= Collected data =
------------------------------------
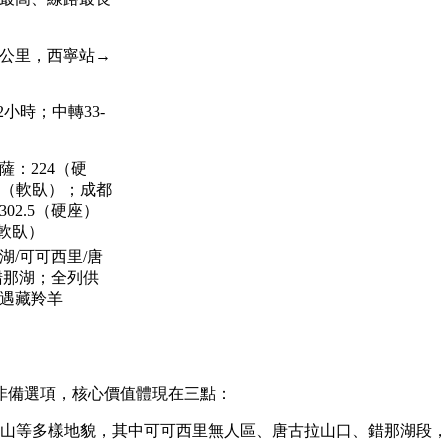
56公里，西寧站→
22小時；中轉33-
薩：224（硬
81（軟臥）；成都
02.5（硬座）
5（軟臥）
湖/可可西里/唐
錯那湖；全列供
遇藏羚羊
非備選項，核心價值體現在三點：
山等多樣地貌，其中可可西里無人區、唐古拉山口、錯那湖段，是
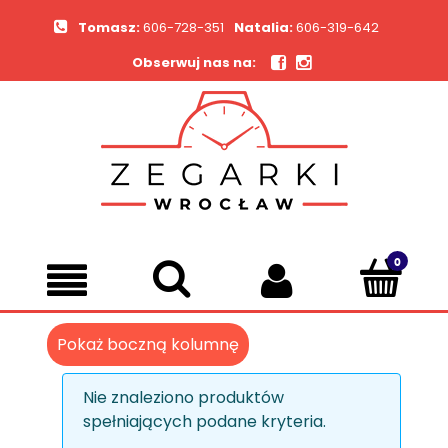
Tomasz:
606-728-351
Natalia:
606-319-642
Obserwuj nas na:
Pokaż boczną kolumnę
Nie znaleziono produktów
spełniających podane kryteria.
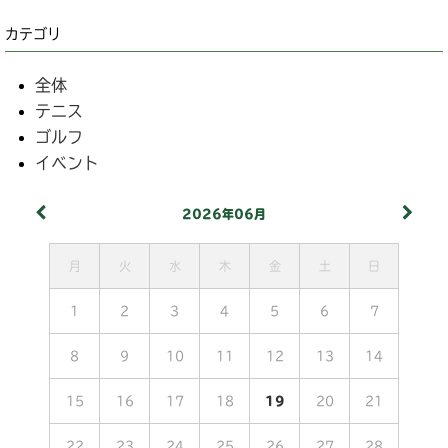
カテゴリ
全体
テニス
ゴルフ
イベント
2026年06月
月
火
水
木
金
土
日
1
2
3
4
5
6
7
8
9
10
11
12
13
14
15
16
17
18
19
20
21
22
23
24
25
26
27
28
------------------------------------
= Problem description =
Each word of the data should be repeated exactly, and the pictures left out.

= Task answer =
56公里，西寧站→
22小時；中轉33-
薩：224（硬
81（軟臥）；成都
02.5（硬座）
5（軟臥）
湖/可可西里/唐
錯那湖；全列供
遇藏羚羊
非備選項，核心價值體現在三點：
山等多樣地貌，其中可可西里無人區、唐古拉山口、錯那湖段，是
Tomasz:
606-728-351
Natalia:
606-319-642
Obserwuj nas na:
Pokaż boczną kolumnę
Nie znaleziono produktów
spełniających podane kryteria.
カテゴリ
全体
テニス
ゴルフ
イベント
2026年06月
月
火
水
木
金
土
日
1
2
3
4
5
6
7
8
9
10
11
12
13
14
15
16
17
18
19
20
21
22
23
24
25
26
27
28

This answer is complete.